Die Rolle der jüngeren Generation bei der US-Wahl
Auf die Frage, welche Rolle die jüngere Generation in den USA bei den Wahlen spiele, antwortete Fukuyama, dass viele in der Generation sich aufgrund seines hohen Alters nicht mit Biden identifizieren könnten. Außerdem seinen viele deutlich linker eingestellt als Biden und seinen aufgrund seiner Israel-Politik wütend auf ihn. Gleichzeitig würden sie nicht erkennen, welche Gefahr Trump für ihre Freiheiten darstelle. Er habe die Sorge, dass viele aus der jüngeren Generation gar nicht zur Wahl gehen werden.

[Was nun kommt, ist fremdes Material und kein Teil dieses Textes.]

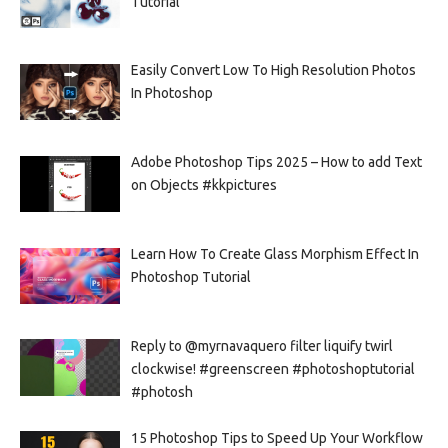
Tutorial
Easily Convert Low To High Resolution Photos
In Photoshop
Adobe Photoshop Tips 2025 – How to add Text
on Objects #kkpictures
Learn How To Create Glass Morphism Effect In
Photoshop Tutorial
Reply to @myrnavaquero filter liquify twirl
clockwise! #greenscreen #photoshoptutorial
#photosh
15 Photoshop Tips to Speed Up Your Workflow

Laut Fukuyama sollte Biden einige Dinge anders machen, um mehr Stimmen zu bekommen. Der ökonomische Aufschwung, den die USA unter Biden bekommen habe, komme bei den Menschen nicht wirklich an. Stattdessen solle er darauf setzten, die Grenze zu Mexiko unter Kontrolle zu bringen, um hier Stärke zu zeigen. Auch sei es wichtig, dass das Thema des Patriotismus nicht nur von den Republikanern vereinnahmt werde; auch Biden dürfe patriotisch sein. Aber auch das Thema Abtreibung könne zur Entscheidung der Wahl beitragen. Viele seien sehr wütend über die restriktive Abtreibungspolitik der Republikaner, was Biden nutzen könnte. Gleichzeitig solle sich Biden aber auch gegen die Förderung von Trans* Rechten stark machen, um Wählerstimmen von der republikanischen Seite zurückzuholen.

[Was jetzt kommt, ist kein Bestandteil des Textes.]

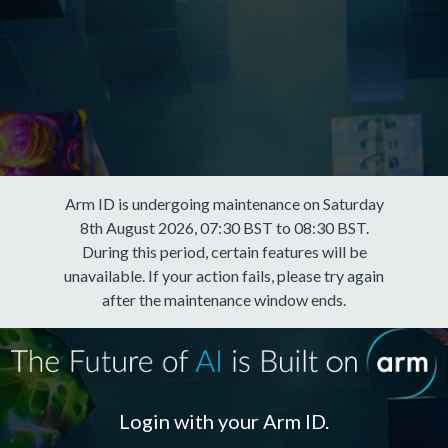
Arm ID is undergoing maintenance on Saturday
8th August 2026, 07:30 BST to 08:30 BST.
During this period, certain features will be
unavailable. If your action fails, please try again
after the maintenance window ends.
Login with your Arm ID.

Polarisierung muss überwunden werden
Die größte Gefahr für die internationale Glaubwürdigkeit der USA sieht Fukuyama in der großen Polarisierung in der US-amerikanischen Politik. Wenn die USA nicht verlässlich sind, würde dies zu großen Problemen für die NATO, den globalen Handel und die Weltordnung im Allgemeinen führen. Seine große Hoffnung sei, dass die Polarisierung überwunden werden könne, wenn Biden mit großem Vorsprung die Wahl gewinne. Dies könne die rechtsextreme Bewegung in der Republikanischen Partei schwächen.
“If Biden wins by big margin, this could signal the beginning of the end of the extreme right movement in the republican party.”
Prof. Francis Fukuyama
Mit diesem Hoffnungsschimmer endet die Veranstaltung. Der nächste Teil der Reihe „Democratic Crossroads“ wird am 04. Juni ebenfalls online stattfinden. Zu Gast für das Thema „Die (Ohn)Macht der Medien“ sind Julius Fintelmann von „The European Correspondent“ und Marie-Astrid Langer, USA-Korrespondentin der Neuen Zürcher Zeitung.
Transparenzhinweis: Dieser Beitrag entstand im Rahmen einer Medienpartnerschaft mit dem Deutsch-Amerikanischen Institut Tübingen (DAI).